Talking about language and respect for the past two posts brought this famous story to mind. It has been told in many forms, and I didn't seem to have a copy of it in my house. Browsing the internet, I found it on the
Union for Reform Judaim's site, but it is also a great story available for children in book form called
"Yettele's Feathers", by Joan Rothenberg. It goes like this...
There's a famous story based on a midrash ( D’varim Rabbah 6:14) about a man who gossiped.
The people in the town were upset with him because of the things he said. The gossiping man was sorry and went to the rabbi to ask him how to repair the damage he had done.
The rabbi asked him, 'Do you have a pillow at home? One stuffed with feathers?'
The man nodded.
'Then I think I can help you,' the rabbi said. 'Come back tomorrow and bring that pillow with you.'
The man did not understand, but he did what the rabbi told him to do and returned to the rabbi’s house the next morning with the feather pillow.
The rabbi stood on the porch and took out a large knife.

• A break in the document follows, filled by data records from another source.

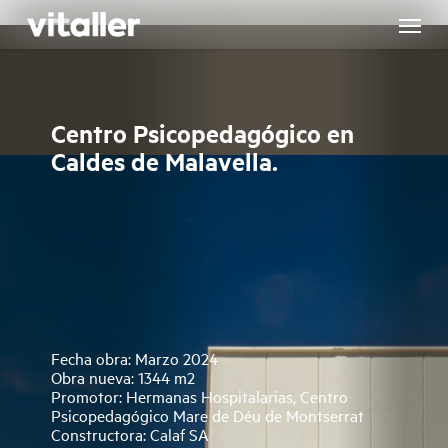
Skip
to
main
content
Centro Psicopedagógico en
Caldes de Malavella.
Fecha obra: Marzo 2024
Obra nueva: 1344 m2
Promotor: Hermanas Hospitalarias, Centro
Psicopedagógico Mare de Déu de Montserrat
Constructora: Calaf SA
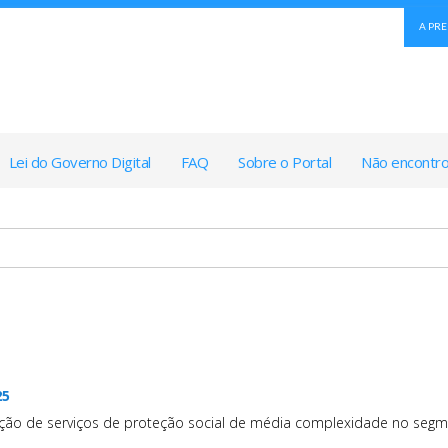
A PR
Lei do Governo Digital
FAQ
Sobre o Portal
Não encontro
25
ção de serviços de proteção social de média complexidade no segme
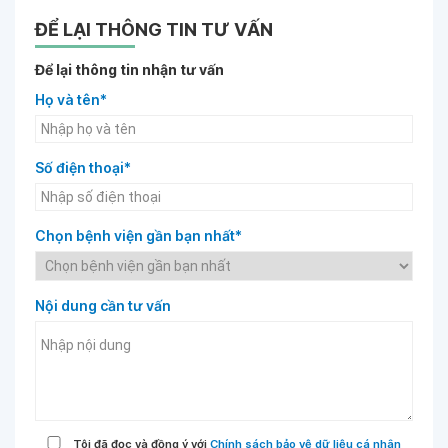
ĐỂ LẠI THÔNG TIN TƯ VẤN
Để lại thông tin nhận tư vấn
Họ và tên*
Số điện thoại*
Chọn bệnh viện gần bạn nhất*
Nội dung cần tư vấn
Tôi đã đọc và đồng ý với
Chính sách bảo vệ dữ liệu cá nhân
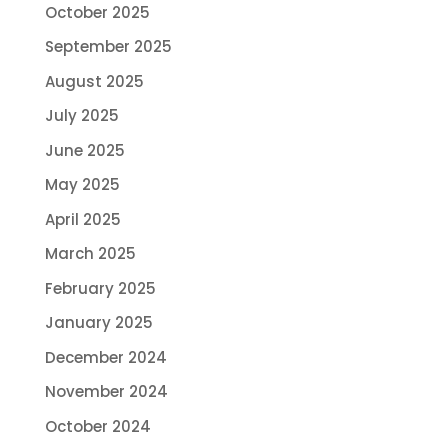
October 2025
September 2025
August 2025
July 2025
June 2025
May 2025
April 2025
March 2025
February 2025
January 2025
December 2024
November 2024
October 2024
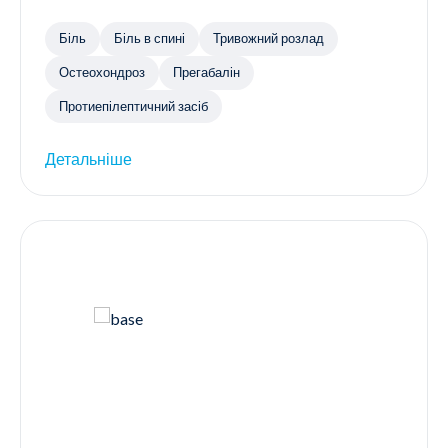
Біль
Біль в спині
Тривожний розлад
Остеохондроз
Прегабалін
Протиепілептичний засіб
Детальніше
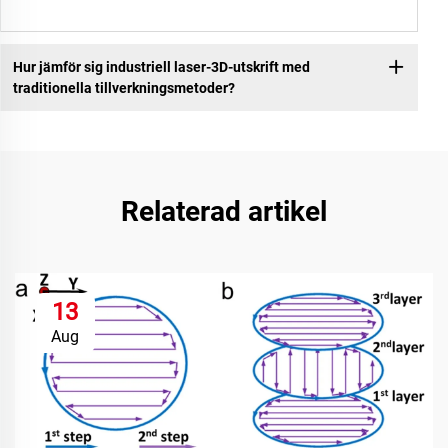
Hur jämför sig industriell laser-3D-utskrift med
traditionella tillverkningsmetoder?
Relaterad artikel
13
Aug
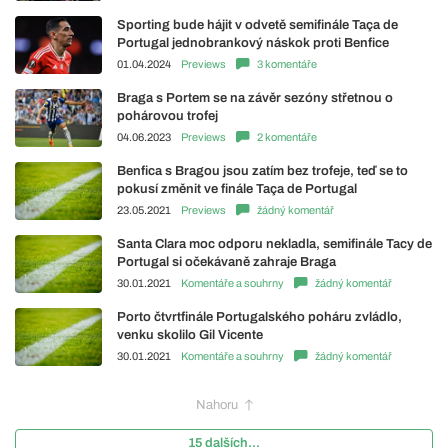
Sporting bude hájit v odvetě semifinále Taça de
Portugal jednobrankový náskok proti Benfice
01.04.2024
Previews
3 komentáře
Braga s Portem se na závěr sezóny střetnou o
pohárovou trofej
04.06.2023
Previews
2 komentáře
Benfica s Bragou jsou zatím bez trofeje, teď se to
pokusí změnit ve finále Taça de Portugal
23.05.2021
Previews
žádný komentář
Santa Clara moc odporu nekladla, semifinále Tacy de
Portugal si očekávaně zahraje Braga
30.01.2021
Komentáře a souhrny
žádný komentář
Porto čtvrtfinále Portugalského poháru zvládlo,
venku skolilo Gil Vicente
30.01.2021
Komentáře a souhrny
žádný komentář
Nahoru
15 dalších...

He cut the pillow open, and feathers flew everywhere, carried away by the wind in all directions.
The rabbi told the man, “Now go collect all of the feathers and fix the pillow.'
“But I can’t!” the man said. “There are so many feathers and they have flown so far away! I will never find all of them.”
'That is the point,' said the rabbi. 'Just like the feathers cannot be gathered from the wind, so, the unkind words you said have now been spread throughout the village. You can not truly take back your words once someone has heard them.”